• [WHAT TO DO]: Find "Подходит для трудоустройства, аттестации" in the data, then restate the line it sits in and every later line word for word, ending with the last line.

• [AVAILABLE DATA]:
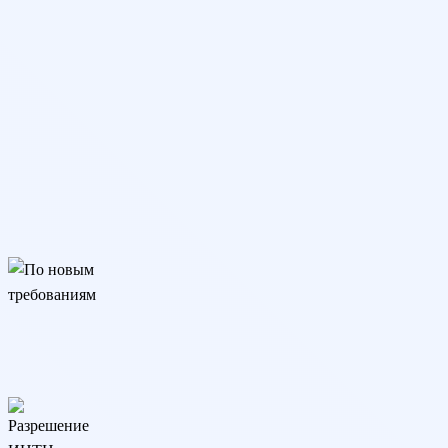
По новым требованиям
Подходит для трудоустройства, аттестации и аккредитации.
Соответствует изменениям закона с 01.09.25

• [ANSWER SECTION]:
Подходит для трудоустройства, аттестации и аккредитации.
Соответствует изменениям закона с 01.09.25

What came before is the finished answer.